To top everything off, my mother decided to take Becky to Ocean City this weekend with my uncle and cousins, so they've left and its just Dad and me here until Saturday afternoon. At which point, its not going to matter that they're back because I'll be at Liz's and with any kind of luck will be there for almost all of the day on Sunday too. Then I come back here and babysit a neighbor 'til nine. Tonight and today were really, really good. We hung out in the lab today and washed and sorted stuff. Saw my first pink pipe and let me tell you, it literally is bubblegum pink. SO cool. I can't wait to find one this summer. I also hope that I find another one of the stamps for the decorations. There's only 3 in existence, and one of them was found at our site at Swan Cove. The other 2 are in England.
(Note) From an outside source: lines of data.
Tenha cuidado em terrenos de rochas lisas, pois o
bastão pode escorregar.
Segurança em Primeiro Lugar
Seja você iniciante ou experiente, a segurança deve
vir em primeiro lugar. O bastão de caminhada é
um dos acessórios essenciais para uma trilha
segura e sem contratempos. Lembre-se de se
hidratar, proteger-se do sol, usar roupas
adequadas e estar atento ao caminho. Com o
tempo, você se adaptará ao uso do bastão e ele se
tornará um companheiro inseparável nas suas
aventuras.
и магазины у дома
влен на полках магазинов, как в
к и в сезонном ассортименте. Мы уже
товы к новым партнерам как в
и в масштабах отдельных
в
There's also a kind of pipe called a crumhorn pipe (think a normal tobacco pipe, but one that's been bent so its kinda wavey). There's 2 of these in existence. One in a museum in Amsterdam, and one, you guessed it, in storage at the lab that was found at Swan Cove too. Swan cove, for the record, is the only known location of a colonial pipe kiln. People know that pipes were being made in America, but this is the only site that's ever been found for certain. This guy, Emanuel Drue, made pipes of all different colors...pink, red, orangey, white, grey, ones with a greenish hue, brown, beige...they're really, really cool.
By the way, the stamp I was talking about? It's the exact stamp that was used on the crumhorn pipe. The crumhorn has about three other kinds of decorations on it as well, so there's at least 3 other stamps out there hopefully. It'd be -really- big to find one of them.
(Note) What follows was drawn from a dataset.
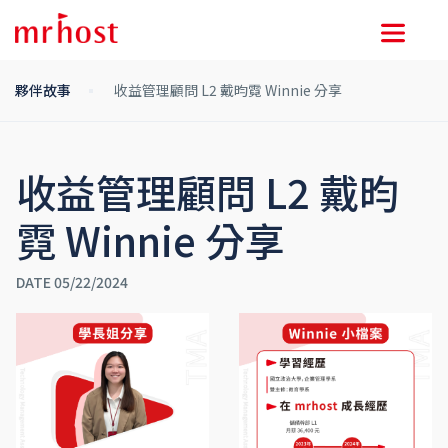
夥伴故事
收益管理顧問 L2 戴昀霓 Winnie 分享
收益管理顧問 L2 戴昀
霓 Winnie 分享
DATE 05/22/2024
The only reason I keep going on about pipes is because the mother of one of the highschool interns came into the lab today (while we were washing stuff from Swan Cove actually). Our field director got really excited and brought out some of the boxes with the pipes in them.
Tomorrow we're going to be way out in the middle of nowhere in a resevoir that's been partially dammed up for repairs picking up artifacts from a colonial settlement that used to be there. So with any kind of luck the thing won't burst while we're still in the resevoir. Yes, I've been to Johnstown, I know what can happen. And big thunderstorms are predicted for tomorrow too. Not paranoid, I swear!
So yes, definitely -much- cheerier today.